What you are asked to do> Reproduce each entry exactly.

Recorded data START

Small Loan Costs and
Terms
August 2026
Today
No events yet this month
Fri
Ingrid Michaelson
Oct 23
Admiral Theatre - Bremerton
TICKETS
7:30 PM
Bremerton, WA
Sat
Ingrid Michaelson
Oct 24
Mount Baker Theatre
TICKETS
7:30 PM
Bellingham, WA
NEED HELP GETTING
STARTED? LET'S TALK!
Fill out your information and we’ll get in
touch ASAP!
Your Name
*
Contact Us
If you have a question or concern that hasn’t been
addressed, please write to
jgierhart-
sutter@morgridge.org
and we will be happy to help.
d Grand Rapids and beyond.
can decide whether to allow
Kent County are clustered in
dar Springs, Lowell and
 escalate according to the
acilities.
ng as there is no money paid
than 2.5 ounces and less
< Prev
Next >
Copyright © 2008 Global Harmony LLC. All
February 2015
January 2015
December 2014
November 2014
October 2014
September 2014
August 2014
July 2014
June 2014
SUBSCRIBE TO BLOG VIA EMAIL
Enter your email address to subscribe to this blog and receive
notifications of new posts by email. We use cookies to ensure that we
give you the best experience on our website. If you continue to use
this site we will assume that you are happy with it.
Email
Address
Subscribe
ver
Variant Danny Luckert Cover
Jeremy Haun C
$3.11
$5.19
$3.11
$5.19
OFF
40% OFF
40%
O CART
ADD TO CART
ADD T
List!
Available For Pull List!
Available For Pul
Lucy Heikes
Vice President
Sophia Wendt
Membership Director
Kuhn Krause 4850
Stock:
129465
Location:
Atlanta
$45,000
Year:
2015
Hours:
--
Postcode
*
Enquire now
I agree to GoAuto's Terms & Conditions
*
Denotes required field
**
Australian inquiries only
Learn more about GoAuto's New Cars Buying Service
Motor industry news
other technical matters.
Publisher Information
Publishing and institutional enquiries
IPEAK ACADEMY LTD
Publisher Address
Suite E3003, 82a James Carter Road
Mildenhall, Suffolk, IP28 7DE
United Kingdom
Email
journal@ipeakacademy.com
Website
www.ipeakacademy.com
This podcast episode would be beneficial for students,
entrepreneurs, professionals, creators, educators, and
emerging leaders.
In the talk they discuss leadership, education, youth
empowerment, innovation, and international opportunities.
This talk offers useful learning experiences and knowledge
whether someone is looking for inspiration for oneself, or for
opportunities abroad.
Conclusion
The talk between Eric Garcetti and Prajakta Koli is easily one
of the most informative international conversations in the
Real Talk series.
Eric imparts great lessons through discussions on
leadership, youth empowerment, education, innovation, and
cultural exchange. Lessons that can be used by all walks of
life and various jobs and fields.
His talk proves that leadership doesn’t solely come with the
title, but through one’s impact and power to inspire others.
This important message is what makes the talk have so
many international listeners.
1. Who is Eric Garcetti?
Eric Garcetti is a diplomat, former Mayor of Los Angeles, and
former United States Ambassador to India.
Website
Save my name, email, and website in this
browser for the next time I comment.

Recorded data END

Response area>
Small Loan Costs and
Terms
August 2026
Today
No events yet this month
Fri
Ingrid Michaelson
Oct 23
Admiral Theatre - Bremerton
TICKETS
7:30 PM
Bremerton, WA
Sat
Ingrid Michaelson
Oct 24
Mount Baker Theatre
TICKETS
7:30 PM
Bellingham, WA
NEED HELP GETTING
STARTED? LET'S TALK!
Fill out your information and we’ll get in
touch ASAP!
Your Name
*
Contact Us
If you have a question or concern that hasn’t been
addressed, please write to
jgierhart-
sutter@morgridge.org
and we will be happy to help.
d Grand Rapids and beyond.
can decide whether to allow
Kent County are clustered in
dar Springs, Lowell and
 escalate according to the
acilities.
ng as there is no money paid
than 2.5 ounces and less
< Prev
Next >
Copyright © 2008 Global Harmony LLC. All
February 2015
January 2015
December 2014
November 2014
October 2014
September 2014
August 2014
July 2014
June 2014
SUBSCRIBE TO BLOG VIA EMAIL
Enter your email address to subscribe to this blog and receive
notifications of new posts by email. We use cookies to ensure that we
give you the best experience on our website. If you continue to use
this site we will assume that you are happy with it.
Email
Address
Subscribe
ver
Variant Danny Luckert Cover
Jeremy Haun C
$3.11
$5.19
$3.11
$5.19
OFF
40% OFF
40%
O CART
ADD TO CART
ADD T
List!
Available For Pull List!
Available For Pul
Lucy Heikes
Vice President
Sophia Wendt
Membership Director
Kuhn Krause 4850
Stock:
129465
Location:
Atlanta
$45,000
Year:
2015
Hours:
--
Postcode
*
Enquire now
I agree to GoAuto's Terms & Conditions
*
Denotes required field
**
Australian inquiries only
Learn more about GoAuto's New Cars Buying Service
Motor industry news
other technical matters.
Publisher Information
Publishing and institutional enquiries
IPEAK ACADEMY LTD
Publisher Address
Suite E3003, 82a James Carter Road
Mildenhall, Suffolk, IP28 7DE
United Kingdom
Email
journal@ipeakacademy.com
Website
www.ipeakacademy.com
This podcast episode would be beneficial for students,
entrepreneurs, professionals, creators, educators, and
emerging leaders.
In the talk they discuss leadership, education, youth
empowerment, innovation, and international opportunities.
This talk offers useful learning experiences and knowledge
whether someone is looking for inspiration for oneself, or for
opportunities abroad.
Conclusion
The talk between Eric Garcetti and Prajakta Koli is easily one
of the most informative international conversations in the
Real Talk series.
Eric imparts great lessons through discussions on
leadership, youth empowerment, education, innovation, and
cultural exchange. Lessons that can be used by all walks of
life and various jobs and fields.
His talk proves that leadership doesn’t solely come with the
title, but through one’s impact and power to inspire others.
This important message is what makes the talk have so
many international listeners.
1. Who is Eric Garcetti?
Eric Garcetti is a diplomat, former Mayor of Los Angeles, and
former United States Ambassador to India.
Website
Save my name, email, and website in this
browser for the next time I comment.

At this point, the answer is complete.